%%

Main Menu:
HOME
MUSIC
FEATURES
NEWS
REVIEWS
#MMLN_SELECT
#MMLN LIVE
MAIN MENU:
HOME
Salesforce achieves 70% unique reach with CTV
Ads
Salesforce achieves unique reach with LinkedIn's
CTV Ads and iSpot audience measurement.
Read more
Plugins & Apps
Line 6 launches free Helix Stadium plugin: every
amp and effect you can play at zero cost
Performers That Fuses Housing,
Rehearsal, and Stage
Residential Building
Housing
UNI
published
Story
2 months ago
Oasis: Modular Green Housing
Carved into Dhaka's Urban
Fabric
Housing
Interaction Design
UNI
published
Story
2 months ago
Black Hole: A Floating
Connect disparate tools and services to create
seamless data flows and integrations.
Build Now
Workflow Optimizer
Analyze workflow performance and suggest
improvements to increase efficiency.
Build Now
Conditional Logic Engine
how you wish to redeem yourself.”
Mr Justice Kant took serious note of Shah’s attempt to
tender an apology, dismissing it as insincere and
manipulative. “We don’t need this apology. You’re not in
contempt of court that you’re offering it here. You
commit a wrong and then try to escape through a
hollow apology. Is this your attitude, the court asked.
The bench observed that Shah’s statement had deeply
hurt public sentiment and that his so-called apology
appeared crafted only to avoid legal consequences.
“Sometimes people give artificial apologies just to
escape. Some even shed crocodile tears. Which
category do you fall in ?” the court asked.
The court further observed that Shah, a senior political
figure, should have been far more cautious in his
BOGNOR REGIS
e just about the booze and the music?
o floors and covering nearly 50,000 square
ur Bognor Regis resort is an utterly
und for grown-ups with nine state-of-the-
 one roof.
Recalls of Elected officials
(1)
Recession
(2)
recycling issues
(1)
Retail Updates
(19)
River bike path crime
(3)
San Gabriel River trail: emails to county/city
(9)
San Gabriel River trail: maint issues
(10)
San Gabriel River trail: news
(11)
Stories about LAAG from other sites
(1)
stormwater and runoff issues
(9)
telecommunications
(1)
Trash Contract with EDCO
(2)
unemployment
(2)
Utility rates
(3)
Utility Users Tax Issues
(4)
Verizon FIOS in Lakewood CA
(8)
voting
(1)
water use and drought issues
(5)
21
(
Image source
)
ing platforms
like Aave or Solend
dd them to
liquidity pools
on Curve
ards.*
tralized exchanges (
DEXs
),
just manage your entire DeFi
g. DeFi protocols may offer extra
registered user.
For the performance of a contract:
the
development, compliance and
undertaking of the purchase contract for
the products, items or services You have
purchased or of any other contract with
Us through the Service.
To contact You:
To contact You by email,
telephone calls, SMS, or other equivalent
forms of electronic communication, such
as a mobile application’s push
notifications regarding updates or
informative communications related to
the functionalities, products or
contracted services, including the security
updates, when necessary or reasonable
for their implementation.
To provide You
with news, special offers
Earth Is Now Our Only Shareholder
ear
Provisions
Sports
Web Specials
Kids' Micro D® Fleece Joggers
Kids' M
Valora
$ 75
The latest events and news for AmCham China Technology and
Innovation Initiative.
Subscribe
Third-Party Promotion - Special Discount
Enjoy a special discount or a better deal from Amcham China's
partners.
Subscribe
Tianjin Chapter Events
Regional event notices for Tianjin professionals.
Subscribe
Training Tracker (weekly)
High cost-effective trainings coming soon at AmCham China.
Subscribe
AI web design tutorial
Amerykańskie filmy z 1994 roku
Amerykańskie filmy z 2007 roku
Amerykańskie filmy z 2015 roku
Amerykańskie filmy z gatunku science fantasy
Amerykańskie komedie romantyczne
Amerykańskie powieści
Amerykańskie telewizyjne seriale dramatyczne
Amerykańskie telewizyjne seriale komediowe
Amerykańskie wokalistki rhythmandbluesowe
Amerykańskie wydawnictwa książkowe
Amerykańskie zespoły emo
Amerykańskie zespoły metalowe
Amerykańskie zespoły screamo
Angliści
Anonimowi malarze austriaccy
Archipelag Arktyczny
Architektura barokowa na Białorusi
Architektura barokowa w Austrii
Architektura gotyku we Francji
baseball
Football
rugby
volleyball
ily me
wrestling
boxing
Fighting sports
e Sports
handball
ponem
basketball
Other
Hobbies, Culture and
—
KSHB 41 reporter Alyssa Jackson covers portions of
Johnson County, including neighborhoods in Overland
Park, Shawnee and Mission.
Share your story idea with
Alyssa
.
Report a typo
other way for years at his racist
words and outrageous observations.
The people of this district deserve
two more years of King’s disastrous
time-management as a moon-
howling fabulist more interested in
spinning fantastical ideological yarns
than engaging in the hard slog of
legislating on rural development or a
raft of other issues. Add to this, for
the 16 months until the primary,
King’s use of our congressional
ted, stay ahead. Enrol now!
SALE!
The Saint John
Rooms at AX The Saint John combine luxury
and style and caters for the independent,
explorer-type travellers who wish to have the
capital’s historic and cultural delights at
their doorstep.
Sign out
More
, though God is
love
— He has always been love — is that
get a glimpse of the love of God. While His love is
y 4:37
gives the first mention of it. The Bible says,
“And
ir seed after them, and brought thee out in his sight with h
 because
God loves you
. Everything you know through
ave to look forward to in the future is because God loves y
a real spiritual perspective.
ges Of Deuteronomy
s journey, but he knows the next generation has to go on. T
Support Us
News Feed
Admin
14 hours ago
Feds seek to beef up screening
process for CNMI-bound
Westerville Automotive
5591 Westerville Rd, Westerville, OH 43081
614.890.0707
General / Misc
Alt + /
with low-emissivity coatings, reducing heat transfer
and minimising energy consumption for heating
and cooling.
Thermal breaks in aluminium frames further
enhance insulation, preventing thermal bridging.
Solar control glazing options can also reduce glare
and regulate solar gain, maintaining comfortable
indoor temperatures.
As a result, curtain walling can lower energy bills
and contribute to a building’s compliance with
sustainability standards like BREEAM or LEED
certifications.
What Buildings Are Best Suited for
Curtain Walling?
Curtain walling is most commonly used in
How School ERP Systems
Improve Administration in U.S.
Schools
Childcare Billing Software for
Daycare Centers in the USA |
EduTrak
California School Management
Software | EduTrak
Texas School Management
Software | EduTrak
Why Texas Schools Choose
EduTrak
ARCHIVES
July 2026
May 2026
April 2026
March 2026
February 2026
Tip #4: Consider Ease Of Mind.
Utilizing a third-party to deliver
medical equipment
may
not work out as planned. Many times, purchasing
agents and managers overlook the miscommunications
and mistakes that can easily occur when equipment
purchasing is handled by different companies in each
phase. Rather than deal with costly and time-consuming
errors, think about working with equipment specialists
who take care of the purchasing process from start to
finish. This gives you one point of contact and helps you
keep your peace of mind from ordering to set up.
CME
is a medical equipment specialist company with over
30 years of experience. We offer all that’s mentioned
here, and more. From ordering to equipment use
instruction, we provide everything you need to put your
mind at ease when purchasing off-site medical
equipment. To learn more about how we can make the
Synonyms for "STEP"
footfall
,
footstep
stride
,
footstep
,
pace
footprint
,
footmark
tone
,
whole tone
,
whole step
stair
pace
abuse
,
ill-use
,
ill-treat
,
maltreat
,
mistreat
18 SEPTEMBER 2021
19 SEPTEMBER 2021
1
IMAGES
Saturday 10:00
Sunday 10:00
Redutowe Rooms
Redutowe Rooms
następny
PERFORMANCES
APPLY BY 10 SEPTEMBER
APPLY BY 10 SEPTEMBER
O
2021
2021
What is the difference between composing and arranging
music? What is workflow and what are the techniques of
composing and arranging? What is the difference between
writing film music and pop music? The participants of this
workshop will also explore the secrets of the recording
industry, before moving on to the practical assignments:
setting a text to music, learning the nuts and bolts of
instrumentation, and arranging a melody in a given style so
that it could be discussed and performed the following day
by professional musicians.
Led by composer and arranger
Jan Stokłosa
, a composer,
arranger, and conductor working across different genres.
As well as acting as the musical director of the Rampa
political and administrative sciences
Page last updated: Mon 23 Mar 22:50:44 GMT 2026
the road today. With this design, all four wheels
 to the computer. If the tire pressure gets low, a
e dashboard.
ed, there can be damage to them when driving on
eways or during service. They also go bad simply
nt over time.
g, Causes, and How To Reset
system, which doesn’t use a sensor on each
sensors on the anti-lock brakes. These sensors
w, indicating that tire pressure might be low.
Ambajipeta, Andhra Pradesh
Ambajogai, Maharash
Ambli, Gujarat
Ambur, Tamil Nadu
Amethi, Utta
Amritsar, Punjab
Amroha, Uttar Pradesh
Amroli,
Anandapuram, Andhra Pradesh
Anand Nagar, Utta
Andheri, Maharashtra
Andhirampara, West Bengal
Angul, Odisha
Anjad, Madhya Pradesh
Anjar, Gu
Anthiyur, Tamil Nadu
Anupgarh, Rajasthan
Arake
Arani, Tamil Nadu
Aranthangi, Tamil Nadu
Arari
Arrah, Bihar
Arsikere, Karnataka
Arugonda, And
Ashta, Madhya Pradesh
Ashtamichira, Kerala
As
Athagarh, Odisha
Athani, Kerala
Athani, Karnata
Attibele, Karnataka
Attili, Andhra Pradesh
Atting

%%

▶ Assigned task
Copy every line of the records above that holds the word "China".

▶ Written solution
The latest events and news for AmCham China Technology and
Enjoy a special discount or a better deal from Amcham China's
High cost-effective trainings coming soon at AmCham China.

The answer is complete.